O traficante (Parte I)
Ano: 2069. Local: aqui.
Pois aqui estou. Dentro. Sim, na prisa, na choça, dentro. E porquê? Porque fui condenado por tráfico. Eu explico. Comecei a consumir apenas por curiosidade, a curiosidade deu lugar à necessidade, depois, quando as necessidades aumentaram, tive que começar a vender para satisfazer as minha próprias carências e... acabei apanhado.
Mas deixem-me fazer uma breve cronologia para que percebam todo o contexto e não comecem, desde já, a fazer julgamentos sumários, como fariam três beterrabas a um bife lilás (não perceberam a piada? ... são coisas modernas, é natural que não entendam, ainda estão umas dezenas de anos atrasados).

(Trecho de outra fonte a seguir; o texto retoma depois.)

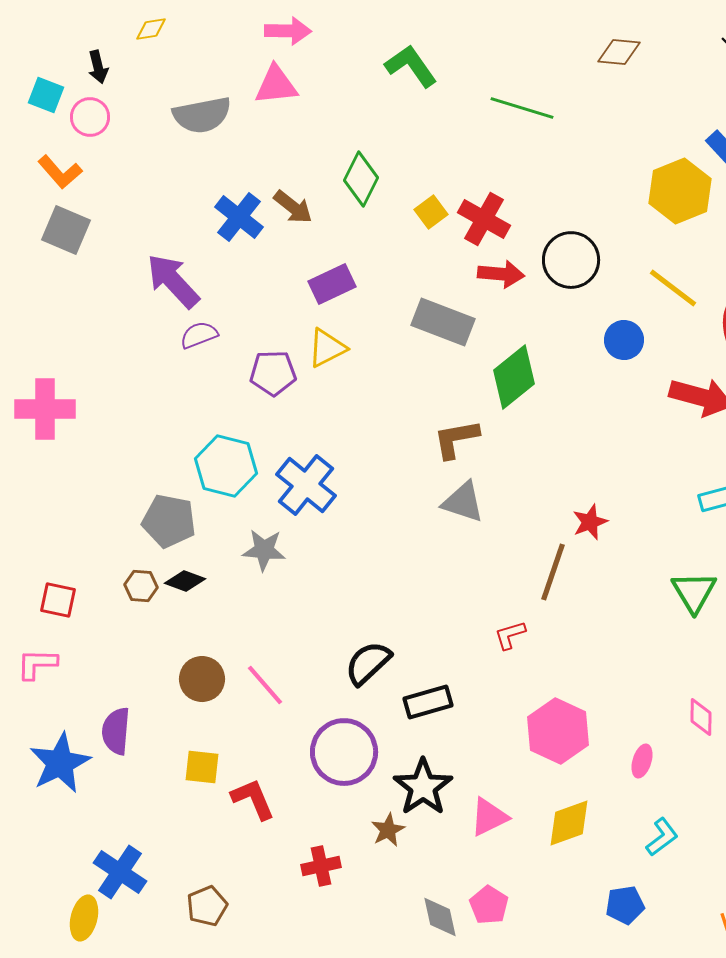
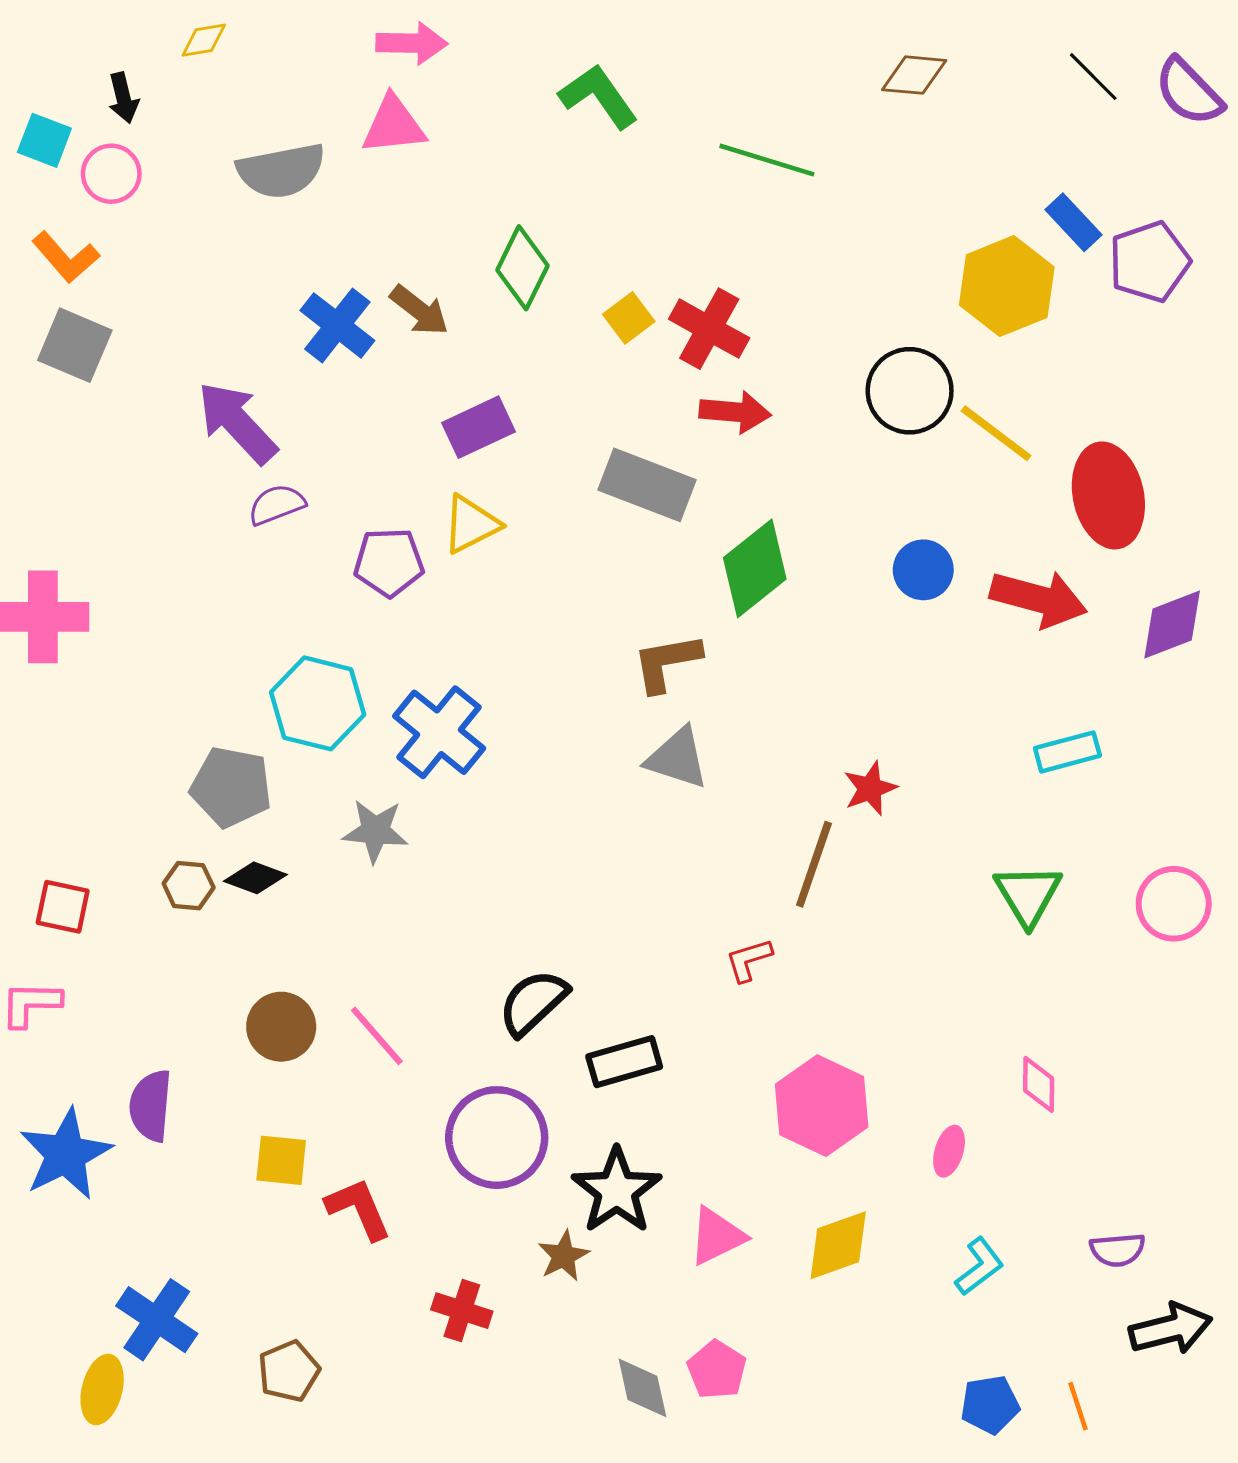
black circle: (571, 260) -> (910, 391), moved
blue circle: (624, 340) -> (923, 570), moved
red cross: (321, 866) -> (462, 1311), turned 30
blue pentagon: (625, 905) -> (990, 1405), moved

Ah, já me esquecia – o tráfico que eu fazia era de hidratos de carbono, não de esteróides nem de expressões idiomáticas; nada disso, eu não sou desses, atenção! Bom, mas vamos lá do princípio, apenas com os acontecimentos mais relevantes para vos enquadrar.
2010: Proibição dos enchidos.
2015: Defenestração do último fumador.
2020: Electrocussão do penúltimo alcoólico (o último foi para o Museu de Cera de Madame Tussaud, em Londres). Início dos trabalhos preparatórios do aeroporto da Ota.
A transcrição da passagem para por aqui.